An important but often overlooked fact of crime analysis is that crime data changes every year. I don’t mean that crime changes every year, though of course it does. The data itself changes. More specifically, the agencies that report data change. Each year, different police agencies report their data to the FBI.
This means that we can’t simply compare UCR data in 2016 to UCR data from 2015. 2016 has different agencies to 2015 so it isn’t an apples-to-apples comparison. To properly measure crime over time, we need to only use agencies that report every year studied. In most cases that means just using the agencies that reported during the first year. However, some years actually have agencies stop reporting.
Usually once an agency begins reporting, they keep reporting. This leads to a fairly consistent growth of the number of reporting agencies over time. This increase in agencies also comes with an increase in crimes these new agencies report. Forgetting to exclude new agencies when comparing to previous years will incorrectly show an increase (or a more exaggerated increase) in crime that may not be real.
Figure 1 shows the number of reporting agencies to the UCR since 1960. The earliest data shows about 8,000 reporting agencies while modern data contains over 25,000 agencies. Following a spike in reporting agencies during the 1970s, the growth in the number of agencies has been fairly linearly positive. As most large agencies began reporting fairly early, these new agencies are often small and have fairly few crimes per year. This lessens the impact of not using consistent ORIs as the additional agencies contribute relatively little crime overall. Over a long period, however, even small additions in crime can have a large effect in our data. Figures 2 and 3 look into precisely that effect using murder as an example.
Figure 2 shows how many additional murders were reported across all agencies from 1990-2016 relative to consistent ORIs starting from 1990. Even in 1990 itself there is a slight difference, with about 25 more murders in total ORIs than in consistent ORIs. This is because some agencies stopped reporting sometime between 1990 and 2016, and thus are excluded from the consistent ORIs.
As the years progress the disparity between total ORIs and consistent ORIs expands. This culminates in over 500 more murders using all 2016 ORIs relative to just consistent ORIs from 1990. The further back you go as your starting year, the greater number of crimes you’ll erroneously include if you forget to use consistent ORIs.
This figure shows the same data as Figure 2 but now is in percent difference units rather than raw counts. By 2016, that 500 murder increase is slightly more than a 3% increase in yearly murders purely due to the new ORIs.

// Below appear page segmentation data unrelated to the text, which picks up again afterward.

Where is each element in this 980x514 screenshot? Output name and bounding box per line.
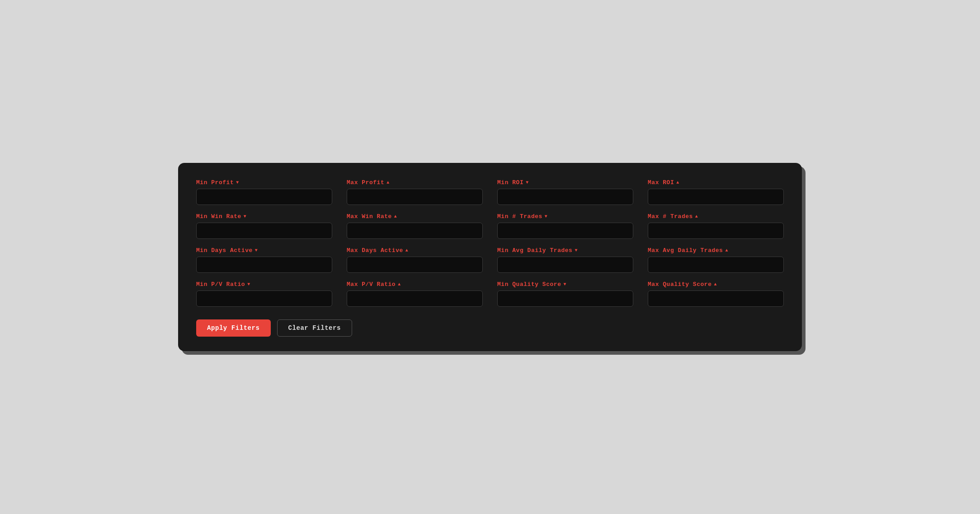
label-max-pv-ratio: Max P/V Ratio ▲	[347, 281, 483, 288]
input-max-days-active[interactable]	[347, 257, 483, 273]
filter-col-1: Min Profit ▼ Min Win Rate ▼ Min Days Act…	[196, 179, 332, 315]
sort-icon-min-trades: ▼	[545, 214, 548, 219]
input-max-quality-score[interactable]	[648, 290, 784, 307]
field-min-avg-daily-trades: Min Avg Daily Trades ▼	[497, 247, 633, 273]
label-max-profit: Max Profit ▲	[347, 179, 483, 186]
sort-icon-max-pv-ratio: ▲	[398, 282, 401, 287]
field-max-win-rate: Max Win Rate ▲	[347, 213, 483, 239]
field-max-quality-score: Max Quality Score ▲	[648, 281, 784, 307]
label-text-min-pv-ratio: Min P/V Ratio	[196, 281, 245, 288]
field-max-profit: Max Profit ▲	[347, 179, 483, 205]
filter-panel-wrapper: Min Profit ▼ Min Win Rate ▼ Min Days Act…	[178, 163, 802, 351]
field-min-days-active: Min Days Active ▼	[196, 247, 332, 273]
sort-icon-max-quality-score: ▲	[714, 282, 717, 287]
label-text-min-trades: Min # Trades	[497, 213, 542, 220]
label-min-profit: Min Profit ▼	[196, 179, 332, 186]
label-max-win-rate: Max Win Rate ▲	[347, 213, 483, 220]
input-max-roi[interactable]	[648, 189, 784, 205]
sort-icon-max-days-active: ▲	[405, 248, 409, 253]
sort-icon-max-avg-daily-trades: ▲	[725, 248, 728, 253]
sort-icon-min-quality-score: ▼	[563, 282, 566, 287]
filter-panel: Min Profit ▼ Min Win Rate ▼ Min Days Act…	[178, 163, 802, 351]
label-max-avg-daily-trades: Max Avg Daily Trades ▲	[648, 247, 784, 254]
filter-col-3: Min ROI ▼ Min # Trades ▼ Min Avg Daily T…	[497, 179, 633, 315]
sort-icon-max-trades: ▲	[695, 214, 698, 219]
label-max-trades: Max # Trades ▲	[648, 213, 784, 220]
label-text-max-profit: Max Profit	[347, 179, 384, 186]
field-max-days-active: Max Days Active ▲	[347, 247, 483, 273]
sort-icon-min-roi: ▼	[526, 180, 529, 185]
label-min-pv-ratio: Min P/V Ratio ▼	[196, 281, 332, 288]
input-min-roi[interactable]	[497, 189, 633, 205]
label-min-roi: Min ROI ▼	[497, 179, 633, 186]
sort-icon-min-avg-daily-trades: ▼	[575, 248, 578, 253]
label-text-max-pv-ratio: Max P/V Ratio	[347, 281, 396, 288]
sort-icon-min-pv-ratio: ▼	[247, 282, 250, 287]
field-min-trades: Min # Trades ▼	[497, 213, 633, 239]
label-text-min-avg-daily-trades: Min Avg Daily Trades	[497, 247, 572, 254]
filters-grid: Min Profit ▼ Min Win Rate ▼ Min Days Act…	[196, 179, 784, 315]
label-max-quality-score: Max Quality Score ▲	[648, 281, 784, 288]
label-text-max-trades: Max # Trades	[648, 213, 693, 220]
label-text-max-days-active: Max Days Active	[347, 247, 403, 254]
label-min-trades: Min # Trades ▼	[497, 213, 633, 220]
label-max-roi: Max ROI ▲	[648, 179, 784, 186]
input-min-pv-ratio[interactable]	[196, 290, 332, 307]
sort-icon-min-profit: ▼	[236, 180, 239, 185]
input-max-pv-ratio[interactable]	[347, 290, 483, 307]
label-min-days-active: Min Days Active ▼	[196, 247, 332, 254]
sort-icon-min-win-rate: ▼	[244, 214, 247, 219]
input-min-avg-daily-trades[interactable]	[497, 257, 633, 273]
label-text-max-avg-daily-trades: Max Avg Daily Trades	[648, 247, 723, 254]
clear-filters-button[interactable]: Clear Filters	[277, 319, 353, 337]
label-min-avg-daily-trades: Min Avg Daily Trades ▼	[497, 247, 633, 254]
field-max-pv-ratio: Max P/V Ratio ▲	[347, 281, 483, 307]
sort-icon-min-days-active: ▼	[255, 248, 258, 253]
input-max-trades[interactable]	[648, 223, 784, 239]
input-max-win-rate[interactable]	[347, 223, 483, 239]
sort-icon-max-roi: ▲	[676, 180, 679, 185]
field-max-avg-daily-trades: Max Avg Daily Trades ▲	[648, 247, 784, 273]
label-text-max-roi: Max ROI	[648, 179, 674, 186]
input-min-days-active[interactable]	[196, 257, 332, 273]
label-text-min-roi: Min ROI	[497, 179, 523, 186]
input-max-avg-daily-trades[interactable]	[648, 257, 784, 273]
button-row: Apply Filters Clear Filters	[196, 319, 784, 337]
sort-icon-max-profit: ▲	[386, 180, 390, 185]
label-min-win-rate: Min Win Rate ▼	[196, 213, 332, 220]
field-min-pv-ratio: Min P/V Ratio ▼	[196, 281, 332, 307]
field-max-roi: Max ROI ▲	[648, 179, 784, 205]
field-min-roi: Min ROI ▼	[497, 179, 633, 205]
field-min-profit: Min Profit ▼	[196, 179, 332, 205]
field-min-win-rate: Min Win Rate ▼	[196, 213, 332, 239]
label-text-max-win-rate: Max Win Rate	[347, 213, 392, 220]
input-min-profit[interactable]	[196, 189, 332, 205]
filter-col-2: Max Profit ▲ Max Win Rate ▲ Max Days Act…	[347, 179, 483, 315]
input-min-quality-score[interactable]	[497, 290, 633, 307]
input-min-trades[interactable]	[497, 223, 633, 239]
label-min-quality-score: Min Quality Score ▼	[497, 281, 633, 288]
input-min-win-rate[interactable]	[196, 223, 332, 239]
label-text-min-profit: Min Profit	[196, 179, 234, 186]
label-text-max-quality-score: Max Quality Score	[648, 281, 711, 288]
label-text-min-win-rate: Min Win Rate	[196, 213, 241, 220]
field-min-quality-score: Min Quality Score ▼	[497, 281, 633, 307]
sort-icon-max-win-rate: ▲	[394, 214, 397, 219]
label-text-min-quality-score: Min Quality Score	[497, 281, 561, 288]
label-text-min-days-active: Min Days Active	[196, 247, 253, 254]
input-max-profit[interactable]	[347, 189, 483, 205]
filter-col-4: Max ROI ▲ Max # Trades ▲ Max Avg Daily T…	[648, 179, 784, 315]
apply-filters-button[interactable]: Apply Filters	[196, 319, 271, 337]
field-max-trades: Max # Trades ▲	[648, 213, 784, 239]
label-max-days-active: Max Days Active ▲	[347, 247, 483, 254]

This final figure shows year-over-year change in ORIs. It’s fairly similar to Figure 1 in that they both show an increasing trend. This figure shows that some agencies drop from reporting. This is important. Forgetting to using only consistent ORIs not only overounts the data, but in some cases may undercount data. For example, 1998 saw a drop of over 500 agencies from the UCR data. These agencies were mostly small, in Florida or New York, and many returned to the UCR a few years later.

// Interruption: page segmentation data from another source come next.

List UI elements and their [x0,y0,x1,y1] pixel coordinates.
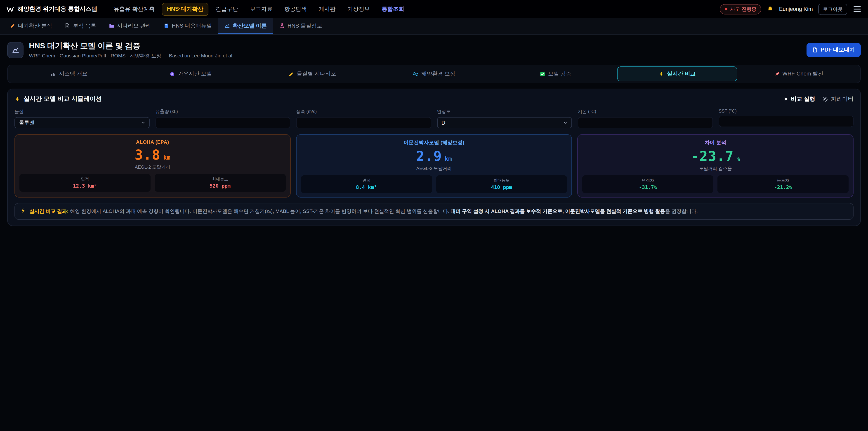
material-select-value: 톨루엔 [19,119,35,126]
nav-item-aerial-search[interactable]: 항공탐색 [280,3,311,15]
app-root: 해양환경 위기대응 통합시스템 유출유 확산예측 HNS·대기확산 긴급구난 보… [0,0,868,431]
chevron-down-icon [563,121,567,125]
check-icon [540,71,546,76]
field-stability: 안정도 D [437,109,572,128]
section-tab-marine-correction[interactable]: 해양환경 보정 [374,66,494,81]
subnav-tab-label: HNS 물질정보 [287,22,322,30]
nav-item-emergency-rescue[interactable]: 긴급구난 [211,3,243,15]
menu-hamburger-icon[interactable] [852,4,862,13]
card-caption: AEGL-2 도달거리 [301,165,567,172]
subnav-tab-hns-substance-info[interactable]: HNS 물질정보 [273,18,329,34]
pdf-export-button[interactable]: PDF 내보내기 [806,43,861,57]
page-subtitle: WRF-Chem · Gaussian Plume/Puff · ROMS · … [29,53,234,59]
chart-icon [224,23,230,29]
stat-value: 410 ppm [438,184,565,190]
spill-volume-input[interactable] [155,117,290,128]
field-material: 물질 톨루엔 [14,109,149,128]
card-caption: 도달거리 감소율 [583,165,848,172]
section-tab-wrf-chem[interactable]: WRF-Chem 발전 [739,66,859,81]
card-value-number: 3.8 [135,147,160,163]
book-icon [164,23,169,29]
subnav-tab-hns-response-manual[interactable]: HNS 대응매뉴얼 [157,18,218,34]
status-dot-icon [725,8,727,10]
subnav-tab-atmospheric-analysis[interactable]: 대기확산 분석 [4,18,59,34]
panel-actions: 비교 실행 파라미터 [784,95,854,103]
stability-select[interactable]: D [437,117,572,128]
subnav-tab-diffusion-model-theory[interactable]: 확산모델 이론 [218,18,273,34]
pdf-document-icon [812,47,817,53]
stat-label: 최대농도 [156,176,284,182]
lightning-icon [659,71,664,76]
stat-max-concentration: 최대농도 410 ppm [436,175,567,193]
folder-icon [109,23,114,29]
panel-title-text: 실시간 모델 비교 시뮬레이션 [24,95,102,103]
section-tab-gaussian-model[interactable]: 가우시안 모델 [131,66,251,81]
nav-item-bulletin-board[interactable]: 게시판 [314,3,340,15]
stat-area: 면적 8.4 km² [301,175,432,193]
nav-item-oil-spill-forecast[interactable]: 유출유 확산예측 [109,3,159,15]
stat-label: 면적차 [584,178,712,184]
section-tab-label: 실시간 비교 [667,70,696,78]
gaussian-circle-icon [170,71,175,76]
logout-button[interactable]: 로그아웃 [818,3,847,15]
main-menu: 유출유 확산예측 HNS·대기확산 긴급구난 보고자료 항공탐색 게시판 기상정… [109,2,715,16]
card-stats: 면적 12.3 km² 최대농도 520 ppm [20,174,285,192]
subnav-tab-analysis-list[interactable]: 분석 목록 [59,18,103,34]
subnav-tab-label: HNS 대응매뉴얼 [172,22,212,30]
field-label: 안정도 [437,109,572,115]
section-tab-label: 물질별 시나리오 [297,70,336,78]
sst-input[interactable] [719,116,854,127]
note-suffix: 을 권장합니다. [665,208,698,214]
page-chart-icon [7,42,24,58]
stat-area-diff: 면적차 -31.7% [583,175,714,193]
brand-logo[interactable]: 해양환경 위기대응 통합시스템 [6,5,97,13]
air-temperature-input[interactable] [578,117,713,128]
material-select[interactable]: 톨루엔 [14,117,149,128]
card-value-unit: km [163,154,170,161]
topnav-right: 사고 진행중 Eunjeong Kim 로그아웃 [720,3,862,15]
card-value: -23.7% [583,148,848,164]
bar-chart-icon [51,71,56,76]
nav-item-weather-info[interactable]: 기상정보 [343,3,375,15]
stat-label: 농도차 [719,178,847,184]
page-title: HNS 대기확산 모델 이론 및 검증 [29,41,234,51]
card-title: 차이 분석 [583,139,848,146]
notification-bell-icon[interactable] [767,6,774,12]
run-comparison-label: 비교 실행 [791,95,815,103]
difference-result-card: 차이 분석 -23.7% 도달거리 감소율 면적차 -31.7% 농도차 -21… [578,134,854,197]
field-sst: SST (°C) [719,109,854,128]
section-tab-realtime-comparison[interactable]: 실시간 비교 [617,66,737,81]
lightning-icon [20,208,26,213]
run-comparison-button[interactable]: 비교 실행 [784,95,815,103]
stability-select-value: D [441,120,445,125]
gear-icon [822,96,828,102]
subnav-tab-scenario-management[interactable]: 시나리오 관리 [102,18,157,34]
subnav-tab-label: 대기확산 분석 [18,22,52,30]
nav-item-hns-atmospheric[interactable]: HNS·대기확산 [162,2,208,16]
section-tab-substance-scenarios[interactable]: 물질별 시나리오 [252,66,373,81]
user-name: Eunjeong Kim [779,6,813,12]
card-title: ALOHA (EPA) [20,139,285,145]
section-tab-label: WRF-Chem 발전 [782,70,823,78]
pencil-icon [289,71,294,76]
field-label: 기온 (°C) [578,109,713,115]
rocket-icon [774,71,780,76]
realtime-comparison-panel: 실시간 모델 비교 시뮬레이션 비교 실행 파라미터 물질 톨루엔 [7,89,861,226]
app-title: 해양환경 위기대응 통합시스템 [18,5,97,13]
section-tab-model-validation[interactable]: 모델 검증 [495,66,616,81]
wind-speed-input[interactable] [296,117,431,128]
section-tab-system-overview[interactable]: 시스템 개요 [9,66,129,81]
section-tab-label: 시스템 개요 [59,70,88,78]
nav-item-reports[interactable]: 보고자료 [246,3,277,15]
field-spill-volume: 유출량 (kL) [155,109,290,128]
stat-concentration-diff: 농도차 -21.2% [717,175,848,193]
field-air-temperature: 기온 (°C) [578,109,713,128]
card-value-number: -23.7 [691,148,734,164]
field-label: SST (°C) [719,109,854,114]
parameters-button[interactable]: 파라미터 [822,95,854,103]
card-value: 3.8km [20,147,285,163]
flask-icon [279,23,285,29]
stat-value: 12.3 km² [21,183,149,189]
field-label: 물질 [14,109,149,115]
nav-item-integrated-search[interactable]: 통합조회 [377,3,409,15]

Criminologists (and anyone who works with crime data) need to be careful with how we treat data. Almost all data we use (FBI data in particular) is messy, incompletely, and difficult to work with. Fixing the data properly is hard. Taking shortcuts like using all ORIs is easy and usually doesn’t change the results too much. But it is wrong. More importantly, it gives wrong results. As current public discussions of crime often gets facts wrong, it is necessary that we spend the time to do data work properly to contribute meaningful data and results.